Apakah dengan krisis global yang sedang dialami dunia akhir-akhir ini dapat dikatakan bahwa kapitalisme telah meredup dan karenanya ia sedang menjemput ajalnya? Lalu dengan mudah dan sederhana kita mengatakan, “kapitalisme di ujung kematian dan Islam di depan mata”? Andaikan kita percaya dengan asumsi yang dibangun di atas, maka slogan seperti itu hanya dapat membangunkan emosi tanpa dapat meyakinkan secara paradigmatik tentang jalan baru pasca-kapitalisme.

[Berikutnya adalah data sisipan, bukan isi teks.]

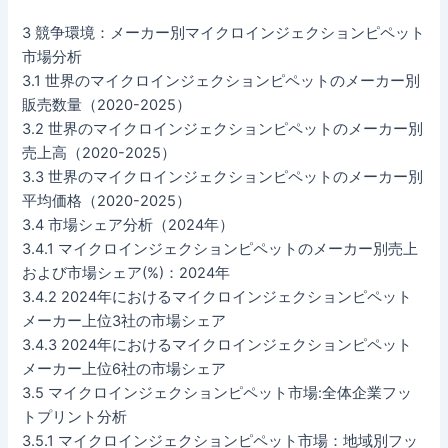
3 競争環境：メーカー別マイクロインジェクションピペット
市場分析
3.1 世界のマイクロインジェクションピペットのメーカー別
販売数量（2020-2025）
3.2 世界のマイクロインジェクションピペットのメーカー別
売上高（2020-2025）
3.3 世界のマイクロインジェクションピペットのメーカー別
平均価格（2020-2025）
3.4 市場シェア分析（2024年）
3.4.1 マイクロインジェクションピペットのメーカー別売上
および市場シェア(%)：2024年
3.4.2 2024年におけるマイクロインジェクションピペット
メーカー上位3社の市場シェア
3.4.3 2024年におけるマイクロインジェクションピペット
メーカー上位6社の市場シェア
3.5 マイクロインジェクションピペット市場:全体企業フッ
トプリント分析
3.5.1 マイクロインジェクションピペット市場：地域別フッ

Sebagai bukti, banyak wilayah keagamaan yang tidak dapat mempertahankan sifat esensialnya karena interfensi pasar sebagai ciri dari kapitalisme. Fenomena “Haji Plus” adalah contah paling seksi betapa kekuatan pasar (the power of market) dengan mudah menjajah sakralitas haji menjadi hanya sebuah fenomena wisata dengan fasilitas yang semakin bersaing dan ajang pertarungan bisnis antar sesama biro travel. Makanan cepat saji seperti MC Donald sebagai produk dari kerja kapitalisme, dapat dengan mudah ‘mengelabui’ masyarakat agama hanya dengan sertifikat halal dari MUI. Lantas dengan cara apa Islam melawan kapitalisme?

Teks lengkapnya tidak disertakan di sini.